## Task objective
Print the entries exactly as given.

─── Provided entries ───

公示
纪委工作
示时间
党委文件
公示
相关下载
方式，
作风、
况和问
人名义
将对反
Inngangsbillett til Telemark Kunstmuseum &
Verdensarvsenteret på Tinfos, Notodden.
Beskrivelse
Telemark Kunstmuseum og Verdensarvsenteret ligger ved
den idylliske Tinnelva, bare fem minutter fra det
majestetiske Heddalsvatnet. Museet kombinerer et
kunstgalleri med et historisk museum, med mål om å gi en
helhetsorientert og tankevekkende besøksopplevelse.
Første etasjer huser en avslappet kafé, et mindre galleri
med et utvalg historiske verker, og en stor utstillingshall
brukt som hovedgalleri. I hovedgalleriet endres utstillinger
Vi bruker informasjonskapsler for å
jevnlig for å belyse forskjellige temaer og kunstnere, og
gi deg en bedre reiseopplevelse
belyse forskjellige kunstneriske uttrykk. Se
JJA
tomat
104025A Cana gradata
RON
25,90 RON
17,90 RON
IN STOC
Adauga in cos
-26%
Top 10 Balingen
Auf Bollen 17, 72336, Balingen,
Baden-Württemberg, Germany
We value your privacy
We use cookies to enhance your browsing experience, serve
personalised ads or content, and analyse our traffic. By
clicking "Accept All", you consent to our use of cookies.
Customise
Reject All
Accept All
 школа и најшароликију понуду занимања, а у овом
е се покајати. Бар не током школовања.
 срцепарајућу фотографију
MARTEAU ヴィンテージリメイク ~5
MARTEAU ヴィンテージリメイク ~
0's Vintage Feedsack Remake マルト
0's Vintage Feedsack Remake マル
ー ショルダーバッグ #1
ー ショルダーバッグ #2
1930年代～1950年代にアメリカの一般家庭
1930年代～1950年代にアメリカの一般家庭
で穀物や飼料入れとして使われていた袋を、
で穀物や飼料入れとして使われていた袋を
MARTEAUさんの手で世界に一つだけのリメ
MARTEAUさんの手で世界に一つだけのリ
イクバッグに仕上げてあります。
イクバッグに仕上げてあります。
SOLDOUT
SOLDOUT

───

## Exercise output
公示
纪委工作
示时间
党委文件
公示
相关下载
方式，
作风、
况和问
人名义
将对反
Inngangsbillett til Telemark Kunstmuseum &
Verdensarvsenteret på Tinfos, Notodden.
Beskrivelse
Telemark Kunstmuseum og Verdensarvsenteret ligger ved
den idylliske Tinnelva, bare fem minutter fra det
majestetiske Heddalsvatnet. Museet kombinerer et
kunstgalleri med et historisk museum, med mål om å gi en
helhetsorientert og tankevekkende besøksopplevelse.
Første etasjer huser en avslappet kafé, et mindre galleri
med et utvalg historiske verker, og en stor utstillingshall
brukt som hovedgalleri. I hovedgalleriet endres utstillinger
Vi bruker informasjonskapsler for å
jevnlig for å belyse forskjellige temaer og kunstnere, og
gi deg en bedre reiseopplevelse
belyse forskjellige kunstneriske uttrykk. Se
JJA
tomat
104025A Cana gradata
RON
25,90 RON
17,90 RON
IN STOC
Adauga in cos
-26%
Top 10 Balingen
Auf Bollen 17, 72336, Balingen,
Baden-Württemberg, Germany
We value your privacy
We use cookies to enhance your browsing experience, serve
personalised ads or content, and analyse our traffic. By
clicking "Accept All", you consent to our use of cookies.
Customise
Reject All
Accept All
 школа и најшароликију понуду занимања, а у овом
е се покајати. Бар не током школовања.
 срцепарајућу фотографију
MARTEAU ヴィンテージリメイク ~5
MARTEAU ヴィンテージリメイク ~
0's Vintage Feedsack Remake マルト
0's Vintage Feedsack Remake マル
ー ショルダーバッグ #1
ー ショルダーバッグ #2
1930年代～1950年代にアメリカの一般家庭
1930年代～1950年代にアメリカの一般家庭
で穀物や飼料入れとして使われていた袋を、
で穀物や飼料入れとして使われていた袋を
MARTEAUさんの手で世界に一つだけのリメ
MARTEAUさんの手で世界に一つだけのリ
イクバッグに仕上げてあります。
イクバッグに仕上げてあります。
SOLDOUT
SOLDOUT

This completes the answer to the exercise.